WHAT TO DO: Transcribe this listing exactly; omit the pictures.

COLLECTED MATERIAL:
------------------------------------
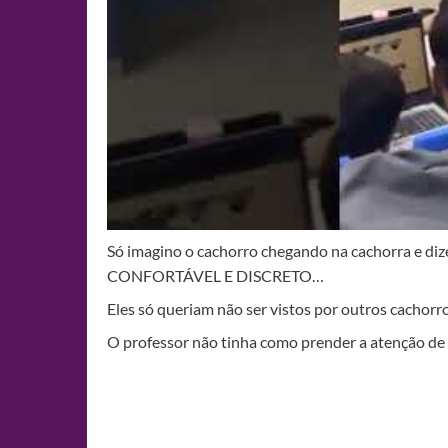
Só imagino o cachorro chegando na cachorr
CONFORTÁVEL E DISCRETO…
Eles só queriam não ser vistos por outros cachorro
O professor não tinha como prender a atenção d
------------------------------------
WRITTEN SOLUTION:
Só imagino o cachorro chegando na cachorr
CONFORTÁVEL E DISCRETO…
Eles só queriam não ser vistos por outros cachorro
O professor não tinha como prender a atenção d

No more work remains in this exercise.